Оказалось, что без еды, но жильцам предоставлялось право без особой надбавки варить себе кушанье на хозяйской кухне.
— Но это и все! — решительно заключила Амалия Карловна, взмахнув по воздуху своим шандалом, как фельдмаршальским жезлом.
— Неужели ничего не спустите?
— Ни копейки!
— Придется, кажется, покориться, — шепотом заметил приятелю Данилевский.
— Молчи! — тихо буркнул тот и как-то особенно добродушно и приветливо заглянул снизу в строгое лицо квартирной хозяйки. — А знаете ли, почтеннейшая Амалия Карловна, чем более я этак всматриваюсь в ваши черты, тем более они мне кажутся знакомыми и даже родственными. Посмотри-ка, Александр, ведь ни дать ни взять тетушка Пульхерия Трофимовна?
— И то правда, — согласился Данилевский, с трудом подавляя усмешку: хотя у Амалии Карловны, благодаря легкому пушку над верхнею губою, и можно было при желании найти отдаленное сходство с некоей Пульхерией Трофимовной, пожилой барыней-помещицей, которую они оба встречали когда-то в деревне, но Пульхерия Трофимовна ни в какой степени родства не приходилась тетушкою ни Гоголю, ни Данилевскому, и особенной привлекательности в ней до тех пор никто еще не находил.
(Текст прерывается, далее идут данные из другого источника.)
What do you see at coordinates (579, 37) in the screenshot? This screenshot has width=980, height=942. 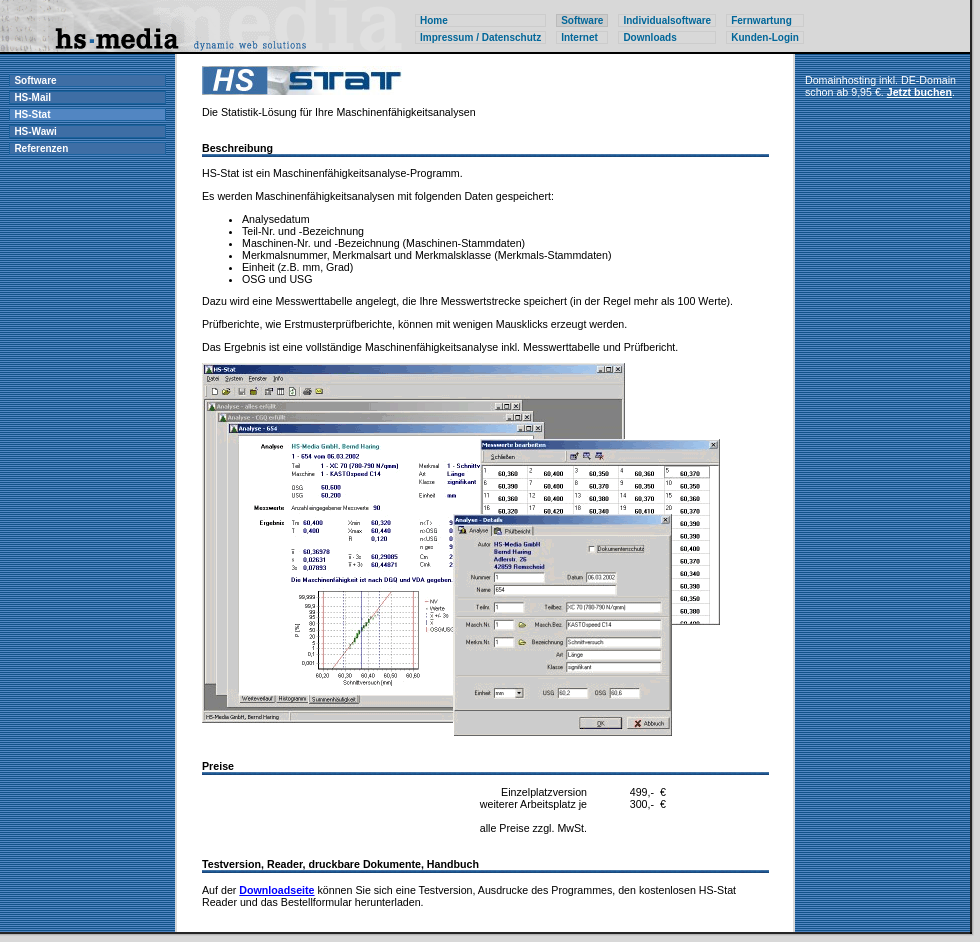 I see `Internet` at bounding box center [579, 37].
— Только Амалия Карловна, понятное дело, куда красивее, да и лет на двадцать моложе, — продолжал Гоголь. — Простите за нескромный вопрос: ведь вам не более тридцати?
Улыбка удовольствия раздвинула сжатые губы Амалии Карловны.
— Ну да! У меня уже сын — такой же большой, как вы.
— Вы шутите? Это просто невероятно, непостижимо! Но сын у вас, верно, не свой, а мужнин?
— Нет, свой.
— Удивительно! Ganz wunderbar! Так как же нам быть-то, meine liebe Madam? Сто рублей нам, право, не по карману. Сердце у вас, я знаю, предобренькое. Лицо ваше не станет обманывать! Уступите, ну, ради сына?
Просил молодой человек так умильно, глядел на нее такими маслянистыми глазами (благодаря отчасти и насморку)… Амалия Карловна минутку, видимо, колебалась, однако выдержала характер.
— Извините, господа, но комнаты у меня никогда не ходили дешевле.
Гоголь тяжело вздохнул и с чувством начал сморкаться.
— И изволь-ка теперь, простуженный, искать себе по городу другого пристанища! Ну, что же делать?! Was thun?! Но на прощанье, мадам, вы не откажете мне в последней милости — в сале от вашей свечки для моего несчастного носа?